This is the official repository for the following paper:
Painterly Image Harmonization using Diffusion Model [arXiv]
Lingxiao Lu, Jiangtong Li, Junyan Cao, Li Niu, Liqing Zhang
Accepted by ACM MM 2023.
Our PHDiffusion is the first diffusion-based painterly image harmonization method, which can significantly outperform GAN-based methods when the background has dense textures or abstract style.
Our PHDiffusion has been integrated into our image composition toolbox libcom https://github.com/bcmi/libcom. Welcome to visit and try \(^▽^)/
In simple cases, our GAN-based PHDNet is sufficiently effective and much more efficient.
Sometimes setting the background style as the target style is not reasonable, this problem has been solved in our ArtoPIH.
-
Dependencies
-
Python == 3.8
-
Pytorch == 1.11.0
-
Run
pip install -r requirements.txt
-
-
Download Models
Please download the following models to the
pretrained_models/
folder.-
sd-v1-4. Our model is based on Stable Diffusion v1.4.
-
Our pretrained model. You can download one of them for testing. The main difference between the two models is that PHDiffusionWithoutRes removes the residual structure in its adapter, while PHDiffusionWithRes retains it. Note that PHDiffusionWithoutRes perform better in some dense texture styles, learning textures that are more similar to the original ones. While PHDiffusionWithRes can preserve better content. You can make selections based on your needs.
- PHDiffusionWithoutRes. The best checkpoint of our adapter without residual and dual encoder fusion module.
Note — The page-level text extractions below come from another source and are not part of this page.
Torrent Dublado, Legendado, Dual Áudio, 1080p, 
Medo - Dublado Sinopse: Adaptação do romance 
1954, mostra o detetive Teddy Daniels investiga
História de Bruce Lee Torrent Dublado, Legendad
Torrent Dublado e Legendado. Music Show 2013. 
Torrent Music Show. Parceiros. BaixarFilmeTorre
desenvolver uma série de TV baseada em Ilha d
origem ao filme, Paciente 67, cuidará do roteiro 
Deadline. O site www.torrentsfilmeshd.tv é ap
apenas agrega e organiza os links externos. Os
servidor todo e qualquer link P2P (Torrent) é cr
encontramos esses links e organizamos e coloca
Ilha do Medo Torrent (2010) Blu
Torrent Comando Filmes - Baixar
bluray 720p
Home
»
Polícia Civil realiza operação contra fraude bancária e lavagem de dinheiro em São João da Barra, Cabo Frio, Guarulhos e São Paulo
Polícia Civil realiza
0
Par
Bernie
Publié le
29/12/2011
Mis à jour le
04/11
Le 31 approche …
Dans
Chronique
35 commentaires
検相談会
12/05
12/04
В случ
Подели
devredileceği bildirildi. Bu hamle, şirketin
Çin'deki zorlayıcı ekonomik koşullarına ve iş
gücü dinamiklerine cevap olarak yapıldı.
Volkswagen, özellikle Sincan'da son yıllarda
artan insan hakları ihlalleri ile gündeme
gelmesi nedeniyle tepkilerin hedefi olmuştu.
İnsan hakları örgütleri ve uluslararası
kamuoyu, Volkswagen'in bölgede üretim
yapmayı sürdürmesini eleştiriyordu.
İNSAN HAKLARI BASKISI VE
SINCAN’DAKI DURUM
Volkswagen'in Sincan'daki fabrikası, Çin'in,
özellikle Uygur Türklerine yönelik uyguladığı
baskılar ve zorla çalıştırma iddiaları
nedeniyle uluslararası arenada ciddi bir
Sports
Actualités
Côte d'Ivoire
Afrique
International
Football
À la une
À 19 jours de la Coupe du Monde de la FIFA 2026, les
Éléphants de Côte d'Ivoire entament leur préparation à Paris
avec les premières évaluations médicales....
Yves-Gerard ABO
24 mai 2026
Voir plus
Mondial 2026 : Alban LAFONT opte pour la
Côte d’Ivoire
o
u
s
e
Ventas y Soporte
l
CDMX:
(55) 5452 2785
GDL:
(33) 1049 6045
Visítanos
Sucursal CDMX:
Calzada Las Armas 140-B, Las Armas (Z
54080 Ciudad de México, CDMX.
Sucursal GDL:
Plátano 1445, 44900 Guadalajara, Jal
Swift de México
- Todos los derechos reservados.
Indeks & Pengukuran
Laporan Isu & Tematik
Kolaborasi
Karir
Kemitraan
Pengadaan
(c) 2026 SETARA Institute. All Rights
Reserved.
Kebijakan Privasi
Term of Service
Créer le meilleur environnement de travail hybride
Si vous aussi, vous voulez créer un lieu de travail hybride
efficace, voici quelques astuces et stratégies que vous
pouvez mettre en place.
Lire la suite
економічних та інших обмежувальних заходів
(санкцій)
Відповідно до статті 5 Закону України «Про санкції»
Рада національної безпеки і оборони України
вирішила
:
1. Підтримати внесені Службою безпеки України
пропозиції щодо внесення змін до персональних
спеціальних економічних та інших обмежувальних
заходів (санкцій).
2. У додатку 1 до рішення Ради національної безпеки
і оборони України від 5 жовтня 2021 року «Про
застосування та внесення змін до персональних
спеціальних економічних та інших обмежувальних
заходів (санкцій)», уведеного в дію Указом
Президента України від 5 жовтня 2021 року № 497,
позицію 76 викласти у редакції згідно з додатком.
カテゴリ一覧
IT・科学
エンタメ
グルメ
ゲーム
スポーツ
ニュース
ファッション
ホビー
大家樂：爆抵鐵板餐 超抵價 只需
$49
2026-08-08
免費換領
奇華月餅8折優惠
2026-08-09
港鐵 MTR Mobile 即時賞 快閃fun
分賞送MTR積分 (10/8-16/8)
- PHDiffusionWithRes. The best checkpoint of our adapter with residual and dual encoder fusion module.
-
VGG19(Optional, only needed for training). Loss is calculated with the help of VGG.
-
-
Training Data
Data Acquisition
We have two benchmark datasets: COCO and WikiArt.
- COCO is a large-scale photograph dataset with instance segmentation annotation for 80 different object categories.
- WikiArt is a large-scale digital art dataset consisting of 27 distinct styles.
These datasets are used to create composite images by combining photographic foreground objects from COCO with painterly backgrounds from WikiArt.
Data Processing
- To obtain properly sized and high-resolution foreground objects, we select 9,100 foreground images from the COCO dataset with a foreground ratio between 0.05 and 0.3, and a width and height of at least 480.
- We choose 37,931 background images from the WikiArt dataset with a width and height of at least 512.
During training, we use instance annotation to extract the foreground objects from the foreground images and place them onto randomly chosen painterly backgrounds from the background images, resulting in 37,931 composite images in each epoch. Finally, all composite images are resized to 512 × 512 for training. This process can produce composite images with conflicting visual elements.
-
Train
You can run this to train adapter and dual encoder fusion module:
CUDA_VISIBLE_DEVICES="0,1" python -m torch.distributed.launch --nproc_per_node 2 train.py
-
Test
You can run this to test using adapter with residual:
CUDA_VISIBLE_DEVICES="0" python -m torch.distributed.launch --nproc_per_node=1 test.py --strength 0.7 --model_resume_path pretrained_models/PHDiffusionWithRes.pth
And run this to test using adapter without residual:
CUDA_VISIBLE_DEVICES="0" python -m torch.distributed.launch --nproc_per_node=1 test.py --strength 0.7 --model_resume_path pretrained_models/PHDiffusionWithoutRes.pth --no_residual
Our method can significantly outperform GAN-based methods when the background has dense textures or abstract style.